2. The method according to claim 1, characterized in that, The grid spacing is 5mm.

3. The method according to claim 2, characterized in that, The initial ultrasonic emission parameters are set specifically by setting the candidate emission direction angle every 15° within the interval [0°, 90°] for each candidate emission point, and setting the candidate emission frequency every 100kHz within the interval [100kHz, 1000kHz].

4. The method according to claim 3, characterized in that, The calculation of the transmission signal similarity is specifically as follows: for any two candidate emission points, the amplitude of the transmission signal is extracted, the absolute value of the difference between the amplitudes of the transmission signals is calculated, the absolute value of the difference between the amplitudes of the transmission signals is divided by the maximum value of the amplitudes of the transmission signals of all candidate emission points to obtain the normalized transmission signal difference, and the transmission signal similarity is obtained by subtracting the transmission signal difference from 1.
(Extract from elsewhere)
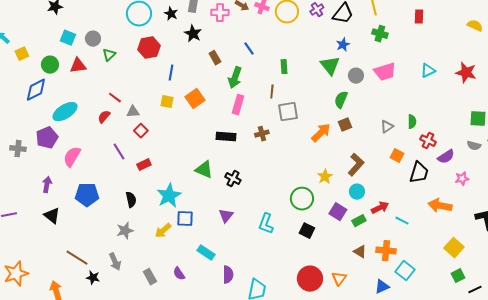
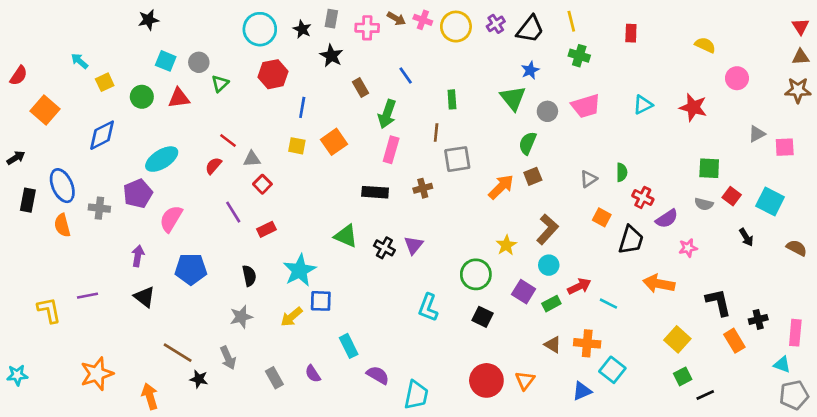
blue diamond: (36, 90) -> (102, 135), moved
purple triangle: (226, 216) -> (414, 245), moved
cyan rectangle: (206, 253) -> (349, 346), turned 30
purple semicircle: (228, 275) -> (378, 375), turned -60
5. The method according to claim 4, characterized in that, The establishment of the ultrasonic parameter optimization graph specifically involves taking all candidate emission points as graph nodes, calculating the spatial Euclidean distance and transmission signal similarity between any two candidate emission points, and normalizing and fusing them as graph edge weights.

6. The method according to claim 5, characterized in that, The path cost is calculated using Dijkstra's shortest path algorithm.

7. The method according to claim 6, characterized in that, The determination of the optimal transmission direction angle is specifically to find the candidate transmission direction angle with the shortest transmission signal propagation time among all candidate transmission direction angles from the optimized transmission point, and to perform a fine search in the interval [the candidate transmission direction angle minus 7°, the candidate transmission direction angle plus 7°] with a step size of 1°, centered on the candidate transmission direction angle.

8. The method according to claim 7, characterized in that, The determination of the optimal transmission frequency specifically involves finding the candidate transmission frequency with the smallest transmission signal frequency attenuation value among all candidate transmission frequencies at the optimized transmission point, and then performing a fine search with a step size of 10kHz within the interval [the candidate transmission frequency minus 50kHz, the candidate transmission frequency plus 50kHz] centered on the candidate transmission frequency.

9. The method according to claim 8, characterized in that, The establishment of the ultrasonic characteristic response matrix is ​​specifically achieved by numbering all test points on the sample surface according to spatial coordinate order, performing ultrasonic transmission tests on each test point using the optimal emission point coordinates, optimal emission direction angle, and optimal emission frequency, and arranging the optimal emission point coordinates, optimal emission direction angle, optimal emission frequency, transmission signal amplitude, transmission signal propagation time, and transmission signal frequency attenuation value of each test point according to the test point number order to form an ultrasonic characteristic response matrix.

10. The method according to claim 9, characterized in that, The interface quality assessment model has an encoder-decoder architecture. The encoder contains three convolutional layers and two sparse attention layers. The input of the first convolutional layer is the ultrasonic feature response matrix, the kernel size is 3×3, and the number of output channels is 64. The kernel size of the second convolutional layer is 3×3, and the number of output channels is 128. The kernel size of the third convolutional layer is 3×3, and the number of output channels is 256. The decoder contains two fully connected layers.